Records from a data collection
[Start of section]

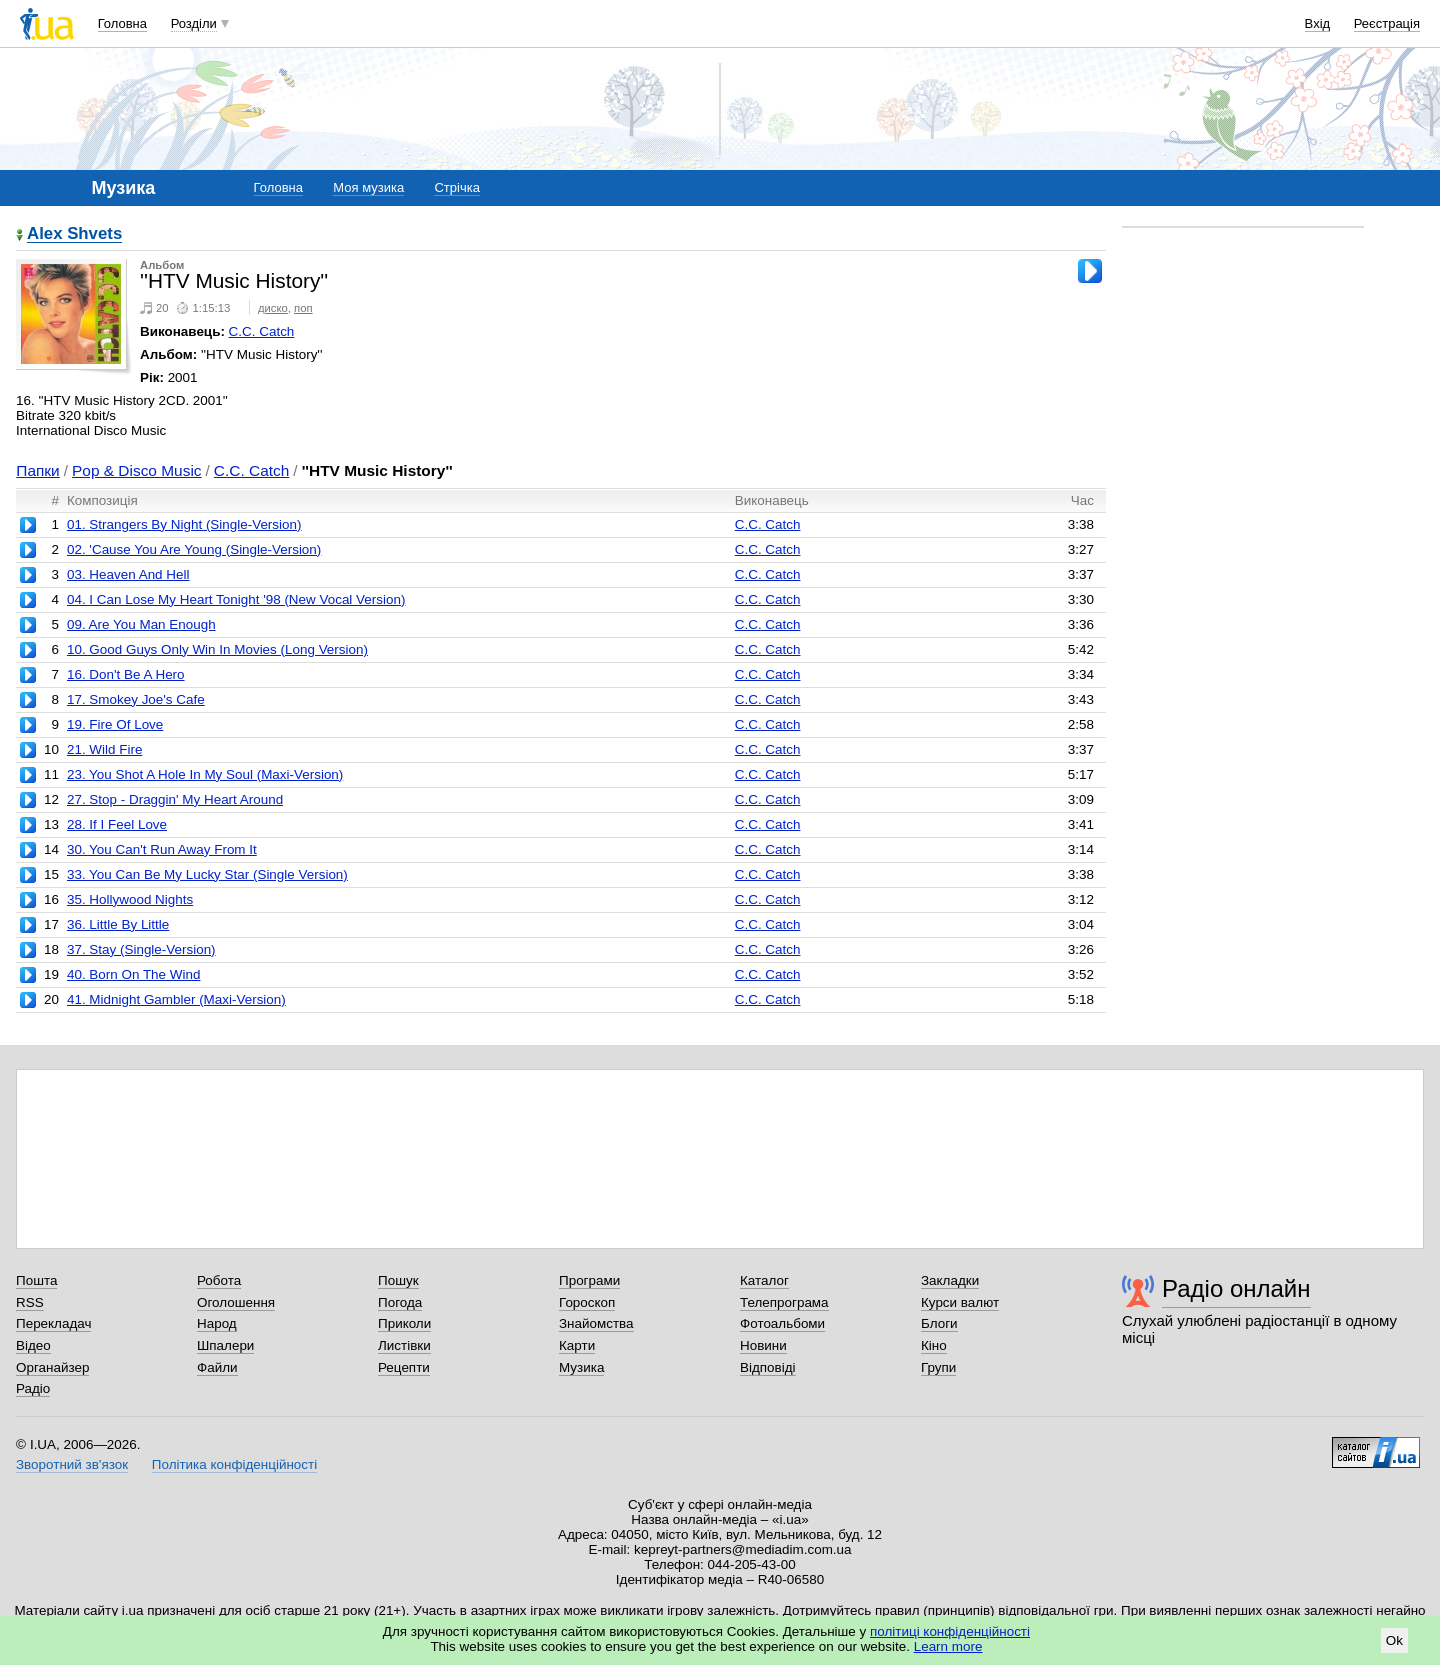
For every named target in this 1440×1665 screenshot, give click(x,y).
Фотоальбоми (782, 1323)
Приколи (404, 1323)
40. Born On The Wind (133, 974)
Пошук (398, 1280)
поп (303, 308)
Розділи (194, 23)
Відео (33, 1345)
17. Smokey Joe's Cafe (136, 699)
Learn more (948, 1646)
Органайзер (52, 1367)
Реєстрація (1387, 23)
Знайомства (596, 1323)
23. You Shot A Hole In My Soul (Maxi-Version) (205, 774)
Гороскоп (587, 1302)
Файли (217, 1367)
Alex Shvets (74, 234)
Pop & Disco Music (137, 470)
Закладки (950, 1280)
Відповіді (768, 1367)
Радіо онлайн (1236, 1288)
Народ (217, 1323)
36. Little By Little (118, 924)
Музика (581, 1367)
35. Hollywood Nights (130, 899)
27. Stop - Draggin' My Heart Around (175, 799)
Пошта (36, 1280)
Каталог (764, 1280)
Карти (577, 1345)
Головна (122, 23)
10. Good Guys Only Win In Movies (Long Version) (217, 649)
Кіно (934, 1345)
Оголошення (236, 1302)
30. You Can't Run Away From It (162, 849)
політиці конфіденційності (950, 1631)
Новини (763, 1345)
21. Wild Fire (104, 749)
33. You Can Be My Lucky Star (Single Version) (207, 874)
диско (273, 308)
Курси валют (960, 1302)
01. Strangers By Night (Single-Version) (184, 524)
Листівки (404, 1345)
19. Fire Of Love (115, 724)
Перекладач (53, 1323)
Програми (589, 1280)
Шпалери (225, 1345)
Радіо (33, 1388)
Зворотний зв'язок (72, 1464)
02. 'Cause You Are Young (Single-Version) (194, 549)
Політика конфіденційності (234, 1464)
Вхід (1318, 23)
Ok (1394, 1640)
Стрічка (456, 187)
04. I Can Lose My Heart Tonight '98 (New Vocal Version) (236, 599)
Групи (938, 1367)
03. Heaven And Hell (128, 574)
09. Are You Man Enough (141, 624)
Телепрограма (784, 1302)
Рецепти (404, 1367)
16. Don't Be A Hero (126, 674)
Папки (37, 470)
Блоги (939, 1323)
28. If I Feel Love (117, 824)
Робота (219, 1280)
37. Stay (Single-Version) (141, 949)
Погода (400, 1302)
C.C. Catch (262, 331)
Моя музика (368, 187)
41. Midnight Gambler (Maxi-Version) (176, 999)
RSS (30, 1302)
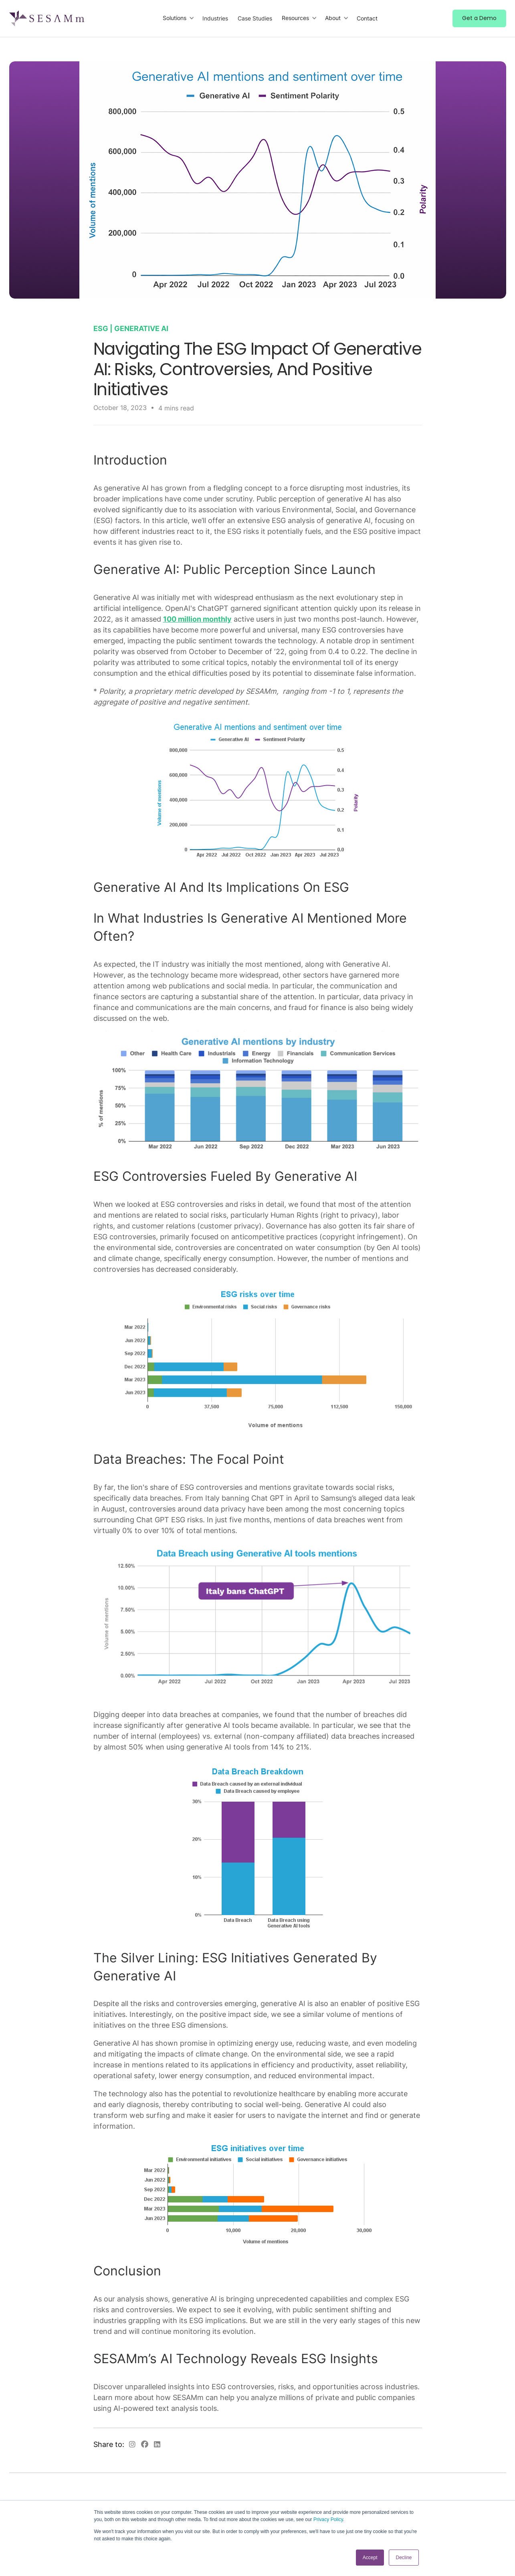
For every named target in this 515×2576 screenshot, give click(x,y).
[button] (178, 18)
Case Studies (255, 18)
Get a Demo (479, 18)
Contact (367, 18)
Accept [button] (370, 2557)
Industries (215, 18)
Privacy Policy (328, 2519)
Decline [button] (404, 2557)
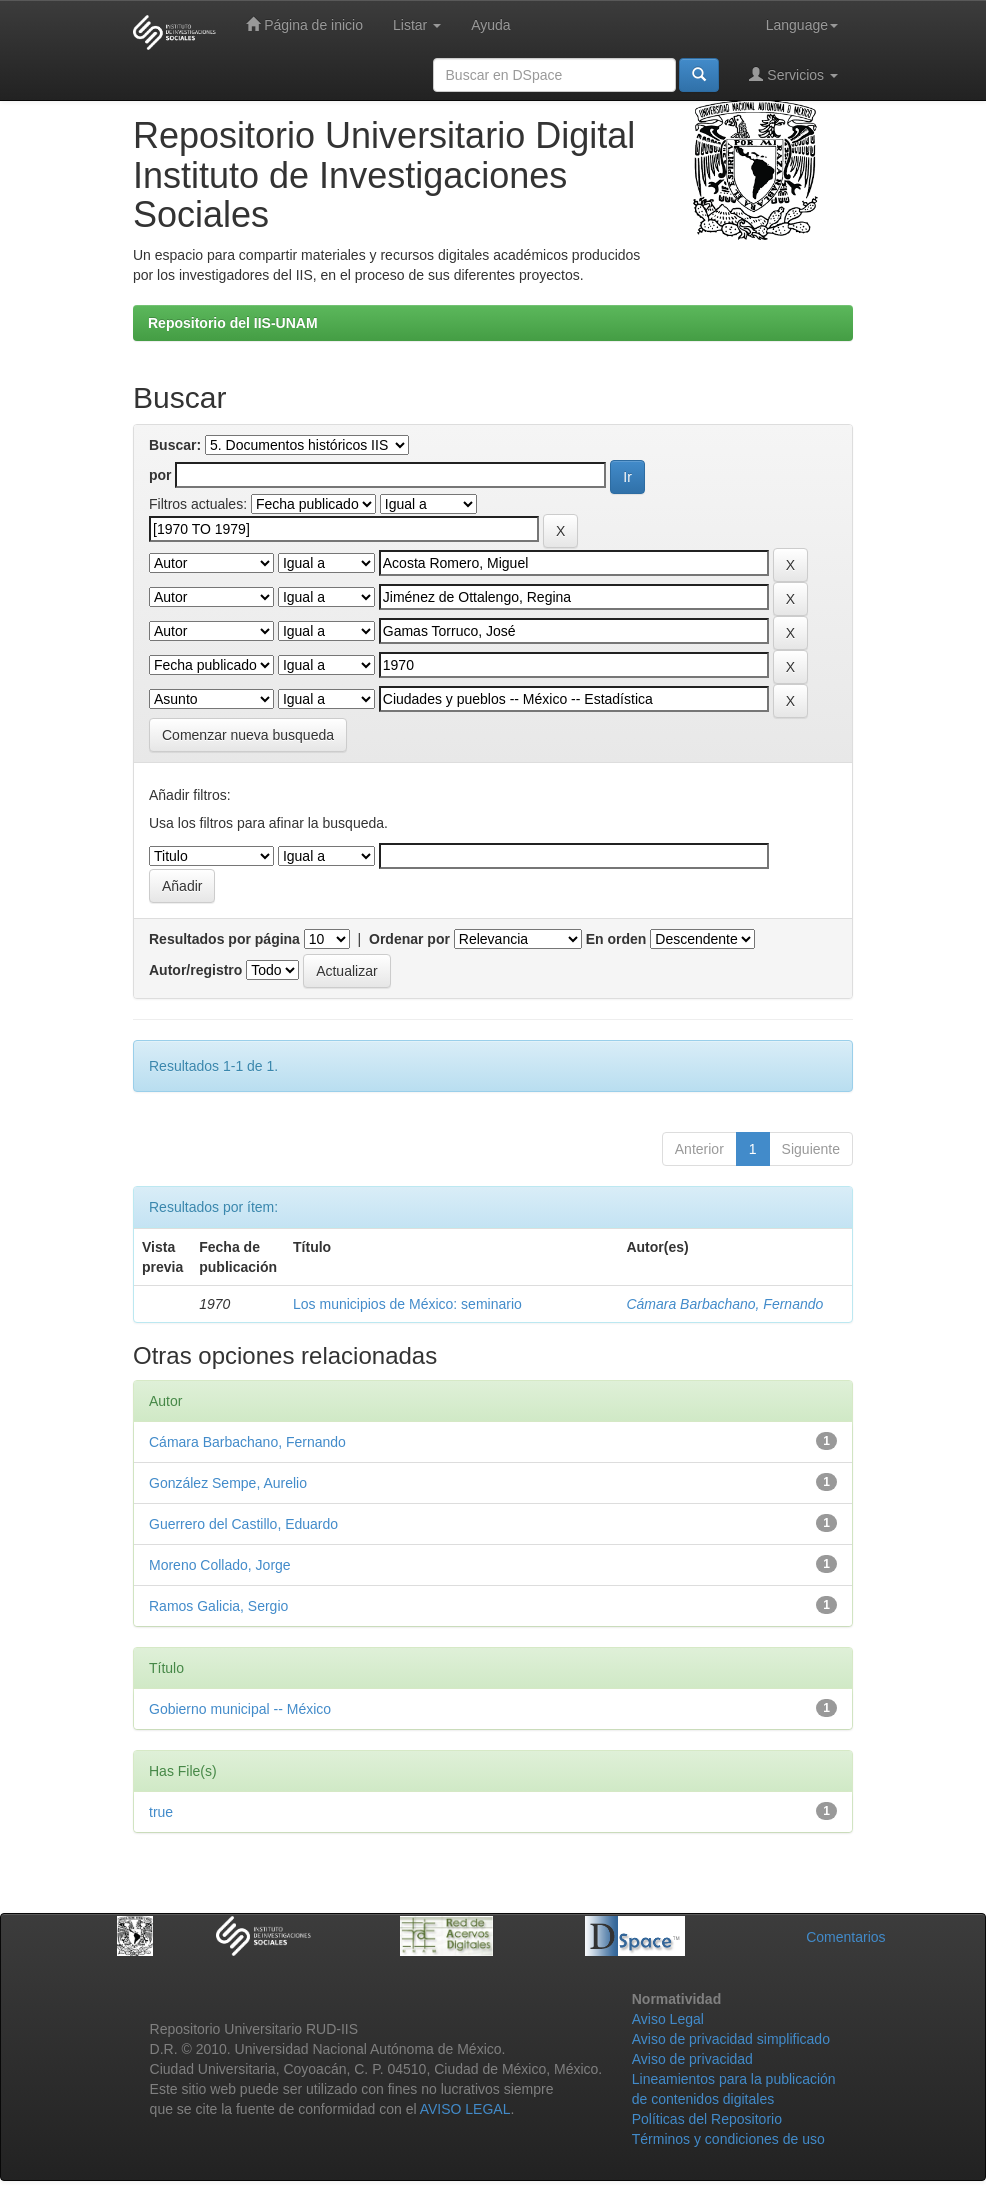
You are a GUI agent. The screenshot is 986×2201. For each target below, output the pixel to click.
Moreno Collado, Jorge (220, 1565)
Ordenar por (409, 939)
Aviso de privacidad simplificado (731, 2039)
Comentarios (845, 1937)
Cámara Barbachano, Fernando (724, 1304)
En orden (616, 939)
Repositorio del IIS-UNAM (233, 323)
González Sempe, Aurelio (228, 1483)
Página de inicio (304, 24)
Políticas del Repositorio (707, 2119)
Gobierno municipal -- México (240, 1709)
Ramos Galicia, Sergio (218, 1606)
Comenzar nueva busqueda (248, 735)
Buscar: (175, 445)
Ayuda (490, 25)
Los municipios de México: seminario (407, 1304)
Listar (417, 25)
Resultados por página (224, 939)
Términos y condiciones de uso (728, 2139)
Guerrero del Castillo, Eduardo (243, 1524)
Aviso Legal (668, 2019)
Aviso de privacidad (692, 2059)
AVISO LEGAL (465, 2109)
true (161, 1812)
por (160, 475)
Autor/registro (195, 970)
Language (802, 25)
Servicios (793, 74)
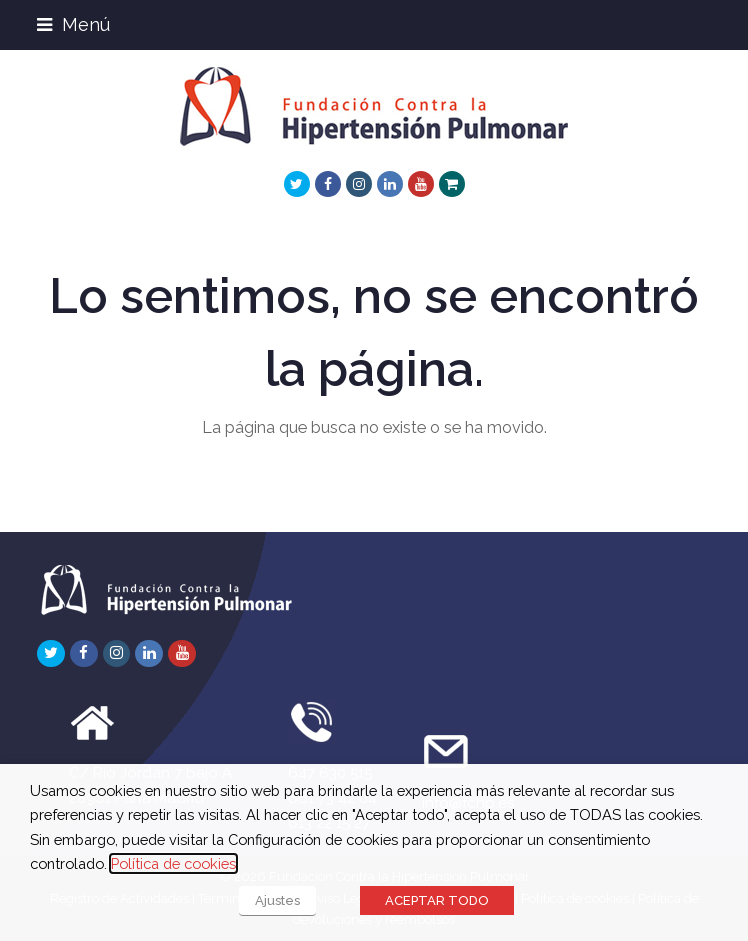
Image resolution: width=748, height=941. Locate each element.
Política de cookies (173, 863)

[End of section]

**What is expected:** Through the line containing "Зворотний зв'язок (72, 1464)" and no further, restate the data above word for word from its first line, leaving out pictures.

**Output of the task:**
For every named target in this 1440×1665 screenshot, give click(x,y).
Фотоальбоми (782, 1323)
Приколи (404, 1323)
40. Born On The Wind (133, 974)
Пошук (398, 1280)
поп (303, 308)
Розділи (194, 23)
Відео (33, 1345)
17. Smokey Joe's Cafe (136, 699)
Learn more (948, 1646)
Органайзер (52, 1367)
Реєстрація (1387, 23)
Знайомства (596, 1323)
23. You Shot A Hole In My Soul (Maxi-Version) (205, 774)
Гороскоп (587, 1302)
Файли (217, 1367)
Alex Shvets (74, 234)
Pop & Disco Music (137, 470)
Закладки (950, 1280)
Відповіді (768, 1367)
Радіо онлайн (1236, 1288)
Народ (217, 1323)
36. Little By Little (118, 924)
Музика (581, 1367)
35. Hollywood Nights (130, 899)
27. Stop - Draggin' My Heart Around (175, 799)
Пошта (36, 1280)
Каталог (764, 1280)
Карти (577, 1345)
Головна (122, 23)
10. Good Guys Only Win In Movies (Long Version) (217, 649)
Кіно (934, 1345)
Оголошення (236, 1302)
30. You Can't Run Away From It (162, 849)
політиці конфіденційності (950, 1631)
Новини (763, 1345)
21. Wild Fire (104, 749)
33. You Can Be My Lucky Star (Single Version) (207, 874)
диско (273, 308)
Курси валют (960, 1302)
01. Strangers By Night (Single-Version) (184, 524)
Листівки (404, 1345)
19. Fire Of Love (115, 724)
Перекладач (53, 1323)
Програми (589, 1280)
Шпалери (225, 1345)
Радіо (33, 1388)
Зворотний зв'язок (72, 1464)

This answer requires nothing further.